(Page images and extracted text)
====

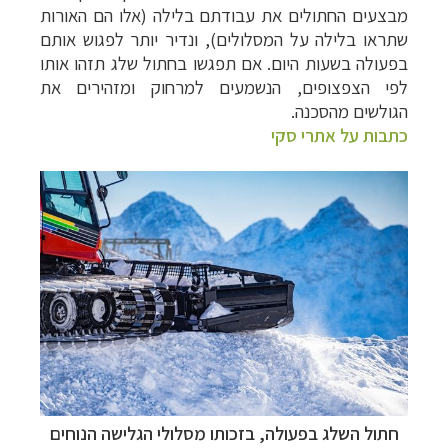
מבצעים החתולים את עבודתם בלילה (אלו הם האורות
שתראו בלילה על המסלולים), ונדיר יותר לפגוש אותם
בפעולה בשעות היום. אם תפגשו בחתול שלג תזהו אותו
לפי הצפצופים, הנשמעים למרחוק ומזהירים את
הגולשים מהסכנה.
כתבות על אתרי סקי
חתול השלג בפעולה, בזכותו מסלולי הגלישה הנוחים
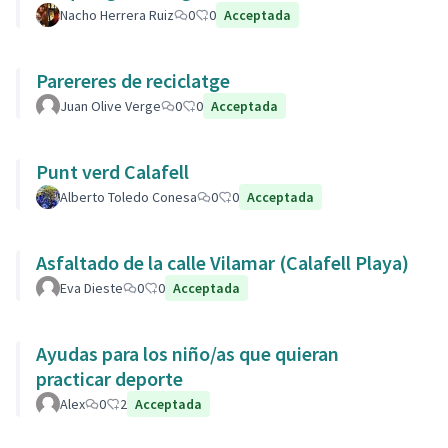
Nacho Herrera Ruiz
0
0
Acceptada
Parereres de reciclatge
Juan Olive Verge
0
0
Acceptada
Punt verd Calafell
Alberto Toledo Conesa
0
0
Acceptada
Asfaltado de la calle Vilamar (Calafell Playa)
Eva Dieste
0
0
Acceptada
Ayudas para los niño/as que quieran
practicar deporte
Alex
0
2
Acceptada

====

Go through the lines above. Select every one that has the string "בלילה".

מבצעים החתולים את עבודתם בלילה (אלו הם האורות
שתראו בלילה על המסלולים), ונדיר יותר לפגוש אותם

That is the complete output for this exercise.